--- Task prompt ---
When you repeat the entries below, please keep them exact and leave out the pictures.
(Beginning of Available data)
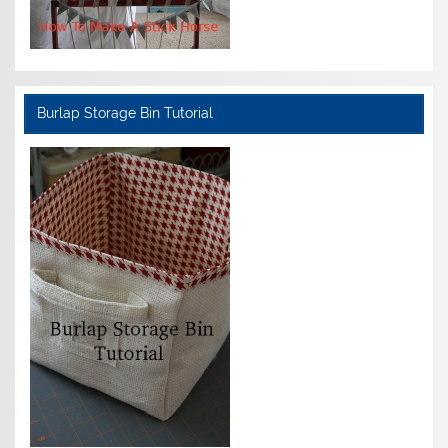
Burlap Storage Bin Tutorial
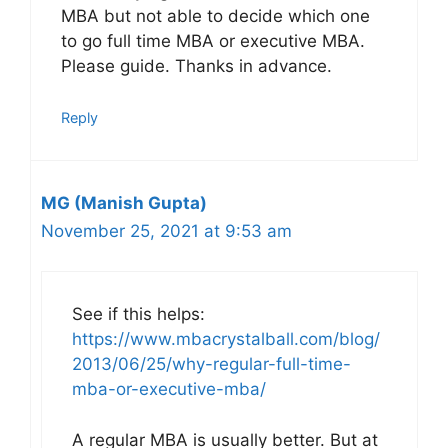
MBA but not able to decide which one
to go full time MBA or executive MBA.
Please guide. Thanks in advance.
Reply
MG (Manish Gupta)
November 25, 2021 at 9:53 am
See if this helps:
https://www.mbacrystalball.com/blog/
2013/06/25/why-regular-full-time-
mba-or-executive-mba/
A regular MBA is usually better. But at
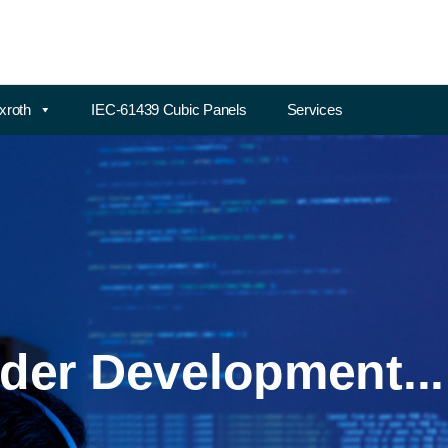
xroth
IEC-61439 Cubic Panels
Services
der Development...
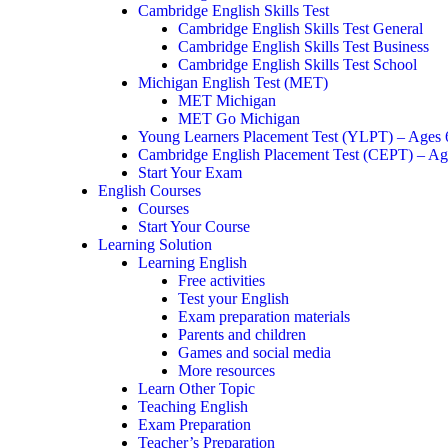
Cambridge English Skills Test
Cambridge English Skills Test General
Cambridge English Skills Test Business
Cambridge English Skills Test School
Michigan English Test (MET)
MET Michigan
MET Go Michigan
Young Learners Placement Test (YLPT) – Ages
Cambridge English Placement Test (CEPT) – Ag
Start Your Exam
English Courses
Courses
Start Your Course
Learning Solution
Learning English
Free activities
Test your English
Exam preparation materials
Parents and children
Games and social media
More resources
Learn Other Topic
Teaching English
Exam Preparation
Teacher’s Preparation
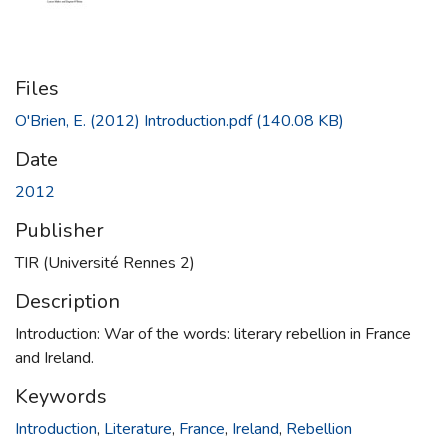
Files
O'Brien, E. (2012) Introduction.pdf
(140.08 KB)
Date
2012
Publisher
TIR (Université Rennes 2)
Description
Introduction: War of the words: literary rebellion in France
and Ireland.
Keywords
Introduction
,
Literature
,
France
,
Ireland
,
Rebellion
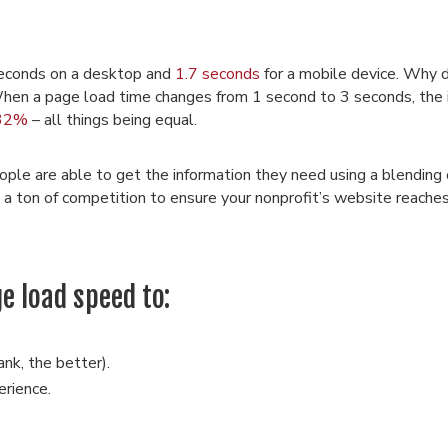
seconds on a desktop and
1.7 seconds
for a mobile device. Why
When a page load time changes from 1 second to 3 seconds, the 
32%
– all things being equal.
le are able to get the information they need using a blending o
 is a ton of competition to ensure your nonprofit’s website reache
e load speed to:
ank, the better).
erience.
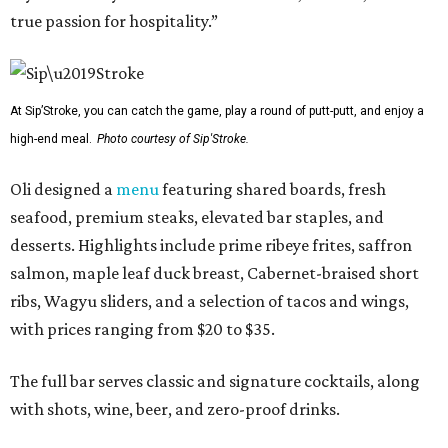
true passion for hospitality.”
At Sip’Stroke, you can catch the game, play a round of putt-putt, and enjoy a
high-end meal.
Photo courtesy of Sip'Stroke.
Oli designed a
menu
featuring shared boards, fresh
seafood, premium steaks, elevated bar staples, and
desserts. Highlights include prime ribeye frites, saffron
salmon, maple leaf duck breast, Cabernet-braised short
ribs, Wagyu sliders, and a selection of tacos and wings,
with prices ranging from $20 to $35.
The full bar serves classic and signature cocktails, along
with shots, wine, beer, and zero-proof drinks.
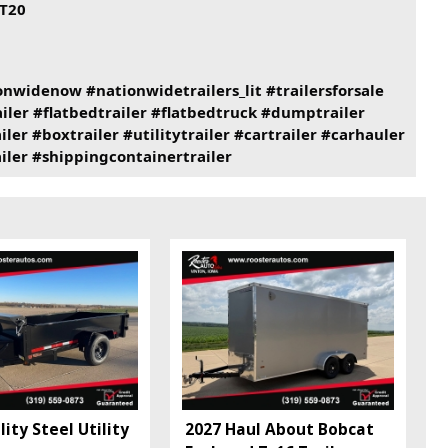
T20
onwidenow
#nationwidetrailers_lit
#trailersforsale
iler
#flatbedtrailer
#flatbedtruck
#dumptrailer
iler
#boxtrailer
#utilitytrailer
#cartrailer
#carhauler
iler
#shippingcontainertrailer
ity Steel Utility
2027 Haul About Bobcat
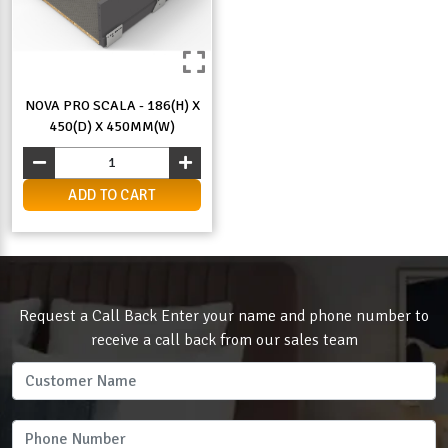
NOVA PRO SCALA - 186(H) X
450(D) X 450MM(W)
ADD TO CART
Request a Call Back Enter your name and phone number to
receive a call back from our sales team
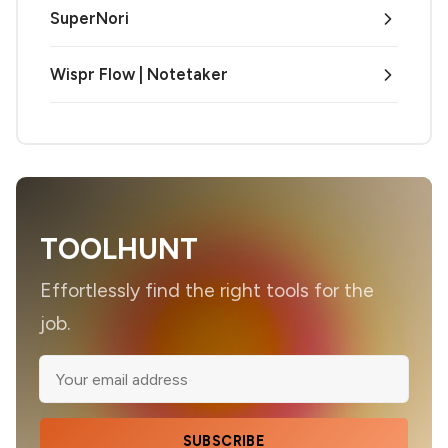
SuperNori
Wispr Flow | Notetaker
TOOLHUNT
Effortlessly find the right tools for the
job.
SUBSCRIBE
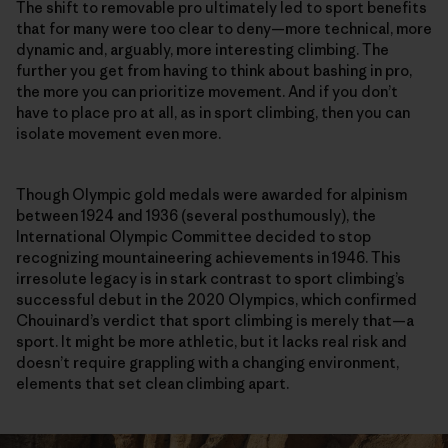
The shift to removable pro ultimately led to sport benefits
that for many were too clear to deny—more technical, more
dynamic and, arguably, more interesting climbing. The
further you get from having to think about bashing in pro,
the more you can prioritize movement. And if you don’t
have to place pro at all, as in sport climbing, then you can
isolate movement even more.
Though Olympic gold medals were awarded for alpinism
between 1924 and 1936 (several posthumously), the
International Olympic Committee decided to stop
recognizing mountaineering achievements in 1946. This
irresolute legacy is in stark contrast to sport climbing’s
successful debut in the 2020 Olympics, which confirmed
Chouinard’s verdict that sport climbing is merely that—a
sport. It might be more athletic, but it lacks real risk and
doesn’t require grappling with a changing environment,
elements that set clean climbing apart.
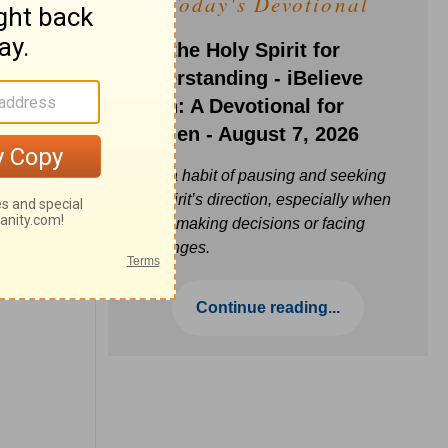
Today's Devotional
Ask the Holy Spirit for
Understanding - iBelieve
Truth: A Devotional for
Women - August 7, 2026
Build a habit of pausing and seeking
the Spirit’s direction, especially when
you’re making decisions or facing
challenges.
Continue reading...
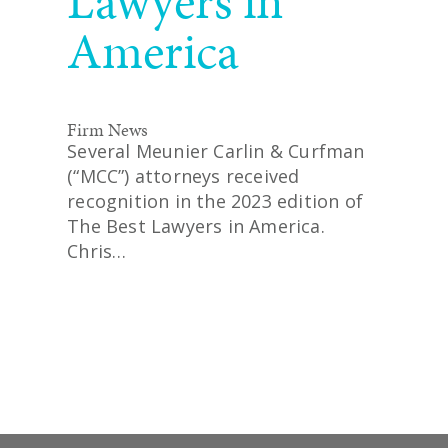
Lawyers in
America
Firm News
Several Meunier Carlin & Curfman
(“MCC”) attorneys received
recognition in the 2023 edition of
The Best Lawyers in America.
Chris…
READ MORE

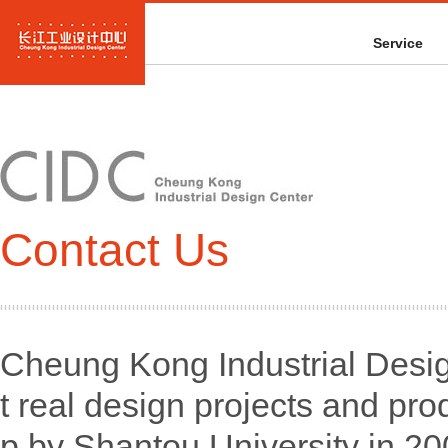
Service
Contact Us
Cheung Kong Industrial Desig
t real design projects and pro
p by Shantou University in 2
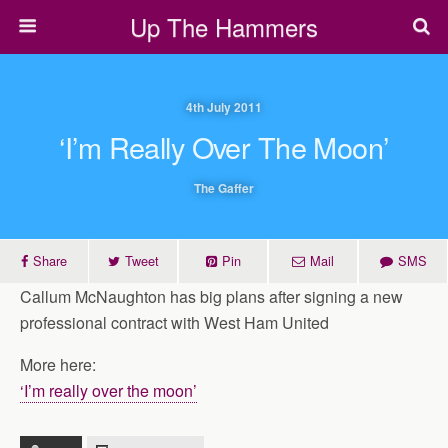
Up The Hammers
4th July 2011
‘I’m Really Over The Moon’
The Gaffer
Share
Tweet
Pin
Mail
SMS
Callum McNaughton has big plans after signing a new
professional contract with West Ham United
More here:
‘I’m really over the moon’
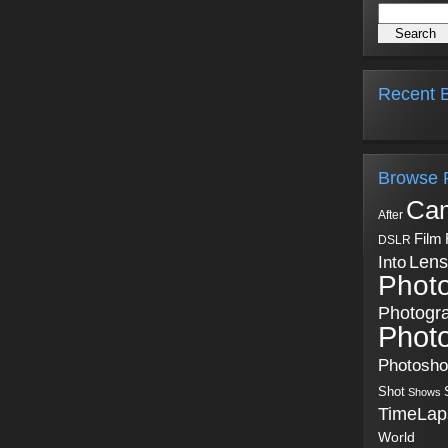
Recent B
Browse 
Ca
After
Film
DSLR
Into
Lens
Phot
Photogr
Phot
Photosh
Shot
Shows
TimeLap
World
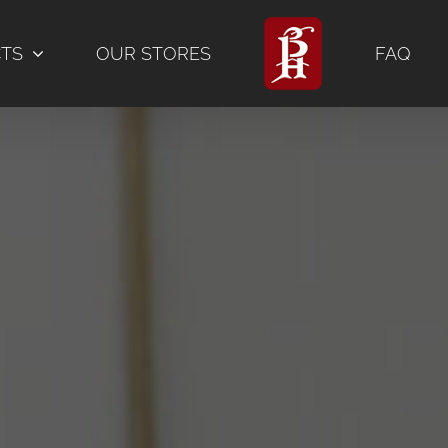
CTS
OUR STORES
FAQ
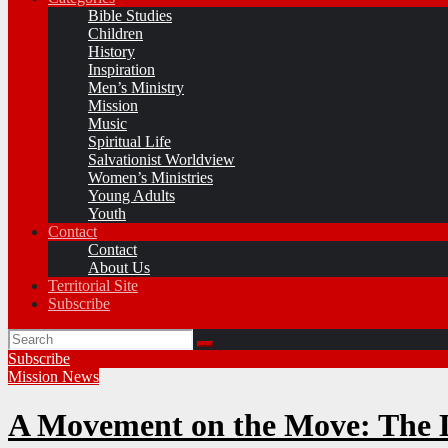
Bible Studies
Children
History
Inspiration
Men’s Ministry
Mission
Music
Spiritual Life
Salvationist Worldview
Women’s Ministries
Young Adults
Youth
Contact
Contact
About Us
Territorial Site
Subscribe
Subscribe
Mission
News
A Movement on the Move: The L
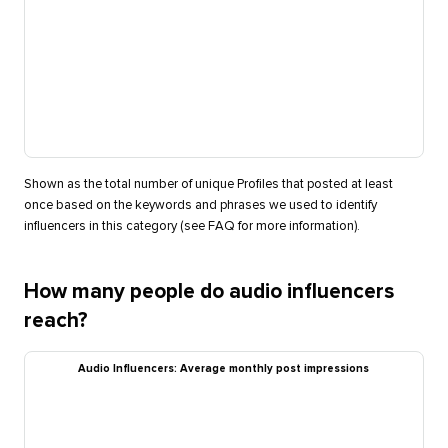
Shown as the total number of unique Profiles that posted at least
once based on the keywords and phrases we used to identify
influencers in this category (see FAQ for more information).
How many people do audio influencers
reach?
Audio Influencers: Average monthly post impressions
(End of Available data)
--- Solution ---
Burlap Storage Bin Tutorial
MBA but not able to decide which one
to go full time MBA or executive MBA.
Please guide. Thanks in advance.
Reply
MG (Manish Gupta)
November 25, 2021 at 9:53 am
See if this helps:
https://www.mbacrystalball.com/blog/
2013/06/25/why-regular-full-time-
mba-or-executive-mba/
A regular MBA is usually better. But at
xroth
IEC-61439 Cubic Panels
Services
der Development...
Cambridge English Skills Test
Cambridge English Skills Test General
Cambridge English Skills Test Business
Cambridge English Skills Test School
Michigan English Test (MET)
MET Michigan
MET Go Michigan
Young Learners Placement Test (YLPT) – Ages
Cambridge English Placement Test (CEPT) – Ag
Start Your Exam
English Courses
Courses
Start Your Course
Learning Solution
Learning English
Free activities
Test your English
Exam preparation materials
Parents and children
Games and social media
More resources
Learn Other Topic
Teaching English
Exam Preparation
Teacher’s Preparation
Files
O'Brien, E. (2012) Introduction.pdf
(140.08 KB)
Date
2012
Publisher
TIR (Université Rennes 2)
Description
Introduction: War of the words: literary rebellion in France
and Ireland.
Keywords
Introduction
,
Literature
,
France
,
Ireland
,
Rebellion
seconds on a desktop and
1.7 seconds
for a mobile device. Why
When a page load time changes from 1 second to 3 seconds, the 
32%
– all things being equal.
le are able to get the information they need using a blending o
 is a ton of competition to ensure your nonprofit’s website reache
e load speed to:
ank, the better).
erience.
true passion for hospitality.”
At Sip’Stroke, you can catch the game, play a round of putt-putt, and enjoy a
high-end meal.
Photo courtesy of Sip'Stroke.
Oli designed a
menu
featuring shared boards, fresh
seafood, premium steaks, elevated bar staples, and
desserts. Highlights include prime ribeye frites, saffron
salmon, maple leaf duck breast, Cabernet-braised short
ribs, Wagyu sliders, and a selection of tacos and wings,
with prices ranging from $20 to $35.
The full bar serves classic and signature cocktails, along
with shots, wine, beer, and zero-proof drinks.
T20
onwidenow
#nationwidetrailers_lit
#trailersforsale
iler
#flatbedtrailer
#flatbedtruck
#dumptrailer
iler
#boxtrailer
#utilitytrailer
#cartrailer
#carhauler
iler
#shippingcontainertrailer
ity Steel Utility
2027 Haul About Bobcat
NOVA PRO SCALA - 186(H) X
450(D) X 450MM(W)
ADD TO CART
Request a Call Back Enter your name and phone number to
receive a call back from our sales team
SuperNori
Wispr Flow | Notetaker
TOOLHUNT
Effortlessly find the right tools for the
job.
SUBSCRIBE
The shift to removable pro ultimately led to sport benefits
that for many were too clear to deny—more technical, more
dynamic and, arguably, more interesting climbing. The
further you get from having to think about bashing in pro,
the more you can prioritize movement. And if you don’t
have to place pro at all, as in sport climbing, then you can
isolate movement even more.
Though Olympic gold medals were awarded for alpinism
between 1924 and 1936 (several posthumously), the
International Olympic Committee decided to stop
recognizing mountaineering achievements in 1946. This
irresolute legacy is in stark contrast to sport climbing’s
successful debut in the 2020 Olympics, which confirmed
Chouinard’s verdict that sport climbing is merely that—a
sport. It might be more athletic, but it lacks real risk and
doesn’t require grappling with a changing environment,
elements that set clean climbing apart.
Today's Devotional
Ask the Holy Spirit for
Understanding - iBelieve
Truth: A Devotional for
Women - August 7, 2026
Build a habit of pausing and seeking
the Spirit’s direction, especially when
you’re making decisions or facing
challenges.
Continue reading...
Lawyers in
America
Firm News
Several Meunier Carlin & Curfman
(“MCC”) attorneys received
recognition in the 2023 edition of
The Best Lawyers in America.
Chris…
READ MORE

Service
Contact Us
Cheung Kong Industrial Desig
t real design projects and pro
p by Shantou University in 2
Up The Hammers
4th July 2011
‘I’m Really Over The Moon’
The Gaffer
Share
Tweet
Pin
Mail
SMS
Callum McNaughton has big plans after signing a new
professional contract with West Ham United
More here:
‘I’m really over the moon’
Recent B
Browse 
Ca
After
Film
DSLR
Into
Lens
Phot
Photogr
Phot
Photosh
Shot
Shows
TimeLap
World
CTS
OUR STORES
FAQ
Bible Studies
Children
History
Inspiration
Men’s Ministry
Mission
Music
Spiritual Life
Salvationist Worldview
Women’s Ministries
Young Adults
Youth
Contact
Contact
About Us
Territorial Site
Subscribe
Subscribe
Mission
News
A Movement on the Move: The L
Shown as the total number of unique Profiles that posted at least
once based on the keywords and phrases we used to identify
influencers in this category (see FAQ for more information).
How many people do audio influencers
reach?
Audio Influencers: Average monthly post impressions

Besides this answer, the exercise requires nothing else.